As for CPP, when I hit 65, I will get CPP. It is just that members of the military and RCMP see a dollar for dollar reduction of their military/police pensions when they get their CPP. This is due to an arrangement made by the government when the well funded military and police pension plans helped bail out the CPP in the '90s.

So, unlike pensioners who earned their pensions through teaching, manufacture or being an MP, the dollar amount I retire at, is the amount for the remainder of my life. Perhaps it is a first world problem, but when my MP gets a healthy pension after 6 years, then gets CPP on top of that at 65, when my main pension gets reduced, I don't like it.

What I'd like to see is EI actually treated like an insurance programme. Businesses who have a regular routine of laying off employees pay higher premiums for EI than a company that has a consistent cycle of employment.
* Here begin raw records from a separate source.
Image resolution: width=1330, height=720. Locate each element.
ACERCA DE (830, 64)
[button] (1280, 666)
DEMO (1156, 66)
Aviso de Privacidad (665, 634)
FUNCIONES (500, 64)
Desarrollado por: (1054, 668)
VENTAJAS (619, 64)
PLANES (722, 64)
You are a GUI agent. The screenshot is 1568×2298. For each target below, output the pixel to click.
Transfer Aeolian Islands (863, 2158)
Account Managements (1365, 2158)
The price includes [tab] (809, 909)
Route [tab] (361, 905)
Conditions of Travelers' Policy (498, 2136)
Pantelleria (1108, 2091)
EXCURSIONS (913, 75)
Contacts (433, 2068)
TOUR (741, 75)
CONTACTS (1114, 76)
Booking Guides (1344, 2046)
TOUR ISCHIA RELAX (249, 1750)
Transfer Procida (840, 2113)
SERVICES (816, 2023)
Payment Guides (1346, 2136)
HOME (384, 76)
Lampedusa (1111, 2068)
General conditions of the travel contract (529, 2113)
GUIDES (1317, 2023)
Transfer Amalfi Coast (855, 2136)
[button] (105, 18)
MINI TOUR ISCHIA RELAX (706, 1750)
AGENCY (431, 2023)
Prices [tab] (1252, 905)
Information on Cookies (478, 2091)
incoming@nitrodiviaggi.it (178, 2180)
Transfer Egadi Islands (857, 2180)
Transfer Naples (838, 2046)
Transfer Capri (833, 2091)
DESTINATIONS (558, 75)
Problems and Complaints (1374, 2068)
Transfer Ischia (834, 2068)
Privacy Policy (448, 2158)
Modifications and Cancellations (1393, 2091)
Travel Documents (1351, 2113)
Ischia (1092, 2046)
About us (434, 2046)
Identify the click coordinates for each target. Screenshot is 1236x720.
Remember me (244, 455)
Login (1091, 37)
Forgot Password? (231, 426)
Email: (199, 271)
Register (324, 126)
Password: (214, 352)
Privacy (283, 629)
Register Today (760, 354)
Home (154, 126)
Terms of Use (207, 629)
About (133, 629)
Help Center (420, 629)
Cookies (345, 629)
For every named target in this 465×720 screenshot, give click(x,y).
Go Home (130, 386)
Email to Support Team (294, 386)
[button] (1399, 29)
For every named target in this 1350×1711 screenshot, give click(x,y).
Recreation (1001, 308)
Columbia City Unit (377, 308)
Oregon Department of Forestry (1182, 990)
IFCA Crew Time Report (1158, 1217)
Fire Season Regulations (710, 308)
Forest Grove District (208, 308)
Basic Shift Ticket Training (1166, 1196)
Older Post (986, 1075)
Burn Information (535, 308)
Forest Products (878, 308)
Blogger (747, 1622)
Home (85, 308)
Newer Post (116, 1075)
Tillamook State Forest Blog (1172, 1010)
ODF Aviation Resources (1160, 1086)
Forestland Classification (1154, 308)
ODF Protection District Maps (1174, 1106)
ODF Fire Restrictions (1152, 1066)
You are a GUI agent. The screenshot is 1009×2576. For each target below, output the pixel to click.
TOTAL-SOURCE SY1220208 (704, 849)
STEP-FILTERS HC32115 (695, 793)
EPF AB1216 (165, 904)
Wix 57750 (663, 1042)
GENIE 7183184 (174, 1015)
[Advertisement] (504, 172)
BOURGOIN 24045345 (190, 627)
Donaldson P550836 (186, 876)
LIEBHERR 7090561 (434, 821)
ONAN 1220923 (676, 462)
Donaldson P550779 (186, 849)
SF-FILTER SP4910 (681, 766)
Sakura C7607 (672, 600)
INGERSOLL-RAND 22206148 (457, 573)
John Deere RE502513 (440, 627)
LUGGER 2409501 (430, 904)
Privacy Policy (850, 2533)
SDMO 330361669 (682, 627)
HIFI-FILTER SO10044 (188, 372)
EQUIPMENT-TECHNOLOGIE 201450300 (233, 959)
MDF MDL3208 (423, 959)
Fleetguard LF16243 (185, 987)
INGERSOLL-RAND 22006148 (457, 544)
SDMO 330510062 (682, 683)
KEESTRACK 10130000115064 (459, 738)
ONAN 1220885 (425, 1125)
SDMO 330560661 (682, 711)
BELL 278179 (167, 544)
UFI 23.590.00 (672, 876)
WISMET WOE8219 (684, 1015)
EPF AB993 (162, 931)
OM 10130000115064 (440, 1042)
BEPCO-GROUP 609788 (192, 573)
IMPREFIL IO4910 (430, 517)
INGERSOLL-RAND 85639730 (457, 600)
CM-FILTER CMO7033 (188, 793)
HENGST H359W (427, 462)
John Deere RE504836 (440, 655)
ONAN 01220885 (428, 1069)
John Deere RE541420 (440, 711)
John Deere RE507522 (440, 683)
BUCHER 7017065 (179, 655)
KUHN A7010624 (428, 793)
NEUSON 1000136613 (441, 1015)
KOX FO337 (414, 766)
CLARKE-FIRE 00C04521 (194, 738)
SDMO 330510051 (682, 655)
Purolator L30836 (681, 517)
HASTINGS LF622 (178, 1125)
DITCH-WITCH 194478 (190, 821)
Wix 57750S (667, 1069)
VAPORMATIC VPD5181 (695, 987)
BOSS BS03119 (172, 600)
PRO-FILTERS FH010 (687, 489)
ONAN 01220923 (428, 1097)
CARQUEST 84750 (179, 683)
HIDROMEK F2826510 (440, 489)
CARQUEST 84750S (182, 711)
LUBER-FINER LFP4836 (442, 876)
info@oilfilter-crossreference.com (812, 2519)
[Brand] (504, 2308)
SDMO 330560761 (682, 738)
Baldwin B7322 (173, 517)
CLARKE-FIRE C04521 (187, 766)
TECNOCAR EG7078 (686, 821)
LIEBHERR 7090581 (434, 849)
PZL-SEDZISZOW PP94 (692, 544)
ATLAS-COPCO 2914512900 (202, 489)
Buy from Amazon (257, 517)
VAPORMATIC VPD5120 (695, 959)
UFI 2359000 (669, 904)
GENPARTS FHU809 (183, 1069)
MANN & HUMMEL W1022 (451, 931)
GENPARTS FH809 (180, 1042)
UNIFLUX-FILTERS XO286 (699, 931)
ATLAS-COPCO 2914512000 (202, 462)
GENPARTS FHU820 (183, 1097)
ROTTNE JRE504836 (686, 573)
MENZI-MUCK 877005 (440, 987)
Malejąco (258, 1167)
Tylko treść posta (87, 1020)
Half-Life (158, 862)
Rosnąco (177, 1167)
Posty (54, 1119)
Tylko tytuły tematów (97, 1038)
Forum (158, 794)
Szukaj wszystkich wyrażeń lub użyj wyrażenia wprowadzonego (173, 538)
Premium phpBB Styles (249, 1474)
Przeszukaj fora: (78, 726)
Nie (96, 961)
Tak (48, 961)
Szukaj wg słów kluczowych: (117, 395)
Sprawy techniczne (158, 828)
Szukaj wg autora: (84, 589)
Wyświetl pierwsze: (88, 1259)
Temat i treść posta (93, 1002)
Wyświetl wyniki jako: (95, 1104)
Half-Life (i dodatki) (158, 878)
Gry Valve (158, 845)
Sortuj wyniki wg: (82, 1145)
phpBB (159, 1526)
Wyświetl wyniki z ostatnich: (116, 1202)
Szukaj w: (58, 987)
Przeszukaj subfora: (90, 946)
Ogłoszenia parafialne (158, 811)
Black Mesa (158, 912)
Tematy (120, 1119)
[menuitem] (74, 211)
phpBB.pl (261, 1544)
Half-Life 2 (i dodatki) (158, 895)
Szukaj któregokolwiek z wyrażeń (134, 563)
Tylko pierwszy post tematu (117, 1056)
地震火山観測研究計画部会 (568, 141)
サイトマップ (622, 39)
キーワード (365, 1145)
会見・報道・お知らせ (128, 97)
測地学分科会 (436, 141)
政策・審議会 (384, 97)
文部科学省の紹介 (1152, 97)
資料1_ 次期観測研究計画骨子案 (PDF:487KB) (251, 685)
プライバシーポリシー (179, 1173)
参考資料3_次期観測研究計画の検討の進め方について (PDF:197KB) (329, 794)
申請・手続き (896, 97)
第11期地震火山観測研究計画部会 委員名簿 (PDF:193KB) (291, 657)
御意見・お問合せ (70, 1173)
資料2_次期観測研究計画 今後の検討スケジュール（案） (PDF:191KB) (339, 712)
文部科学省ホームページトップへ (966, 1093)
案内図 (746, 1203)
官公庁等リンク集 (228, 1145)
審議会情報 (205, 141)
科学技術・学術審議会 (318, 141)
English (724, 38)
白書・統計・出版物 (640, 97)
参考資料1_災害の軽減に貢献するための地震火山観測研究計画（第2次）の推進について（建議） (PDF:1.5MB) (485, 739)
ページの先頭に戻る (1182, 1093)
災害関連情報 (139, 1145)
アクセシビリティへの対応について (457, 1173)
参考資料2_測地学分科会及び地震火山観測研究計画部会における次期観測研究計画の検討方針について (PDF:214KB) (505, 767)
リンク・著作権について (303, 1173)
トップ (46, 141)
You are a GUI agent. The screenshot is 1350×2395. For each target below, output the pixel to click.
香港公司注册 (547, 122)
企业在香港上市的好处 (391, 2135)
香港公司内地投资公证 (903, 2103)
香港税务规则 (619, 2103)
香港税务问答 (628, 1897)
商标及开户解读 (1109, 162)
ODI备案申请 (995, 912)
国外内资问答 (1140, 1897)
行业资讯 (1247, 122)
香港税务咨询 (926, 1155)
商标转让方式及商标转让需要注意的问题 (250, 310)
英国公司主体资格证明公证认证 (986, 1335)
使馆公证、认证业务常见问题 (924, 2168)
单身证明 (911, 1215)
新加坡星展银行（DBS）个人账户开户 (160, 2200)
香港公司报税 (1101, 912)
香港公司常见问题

People who are on a regular cycle of employment/unemployment pay a higher premium than someone who is continually at work. I'm not talking about "break the bank" dollar amounts, but enough so that there is some incentive to pursue longer term employment options.

I lived in the Maritimes in the '90s and saw the routine cycle of the mill laying off people once they got their weeks, then hiring them again once the EI wore out. I also have family in Maine, and their EI programme is similar to what I have wished for above. Companies that only offer seasonal employment, eg lumber, keep their employees on the books all winter and undertake different work during those months (snow removal services etc).

That way, people like me who are continually employed over years and post the lowest risk of unemployment don't pay the highest rate of employment insurance, and that the people and businesses who ride the cycle of employment/unemployment pay the lowest.

And for the record, I do know of many, many people who are legitimately helped by the EI programme, I am proposing the start of a differing perspective that I have not fully developed in my head.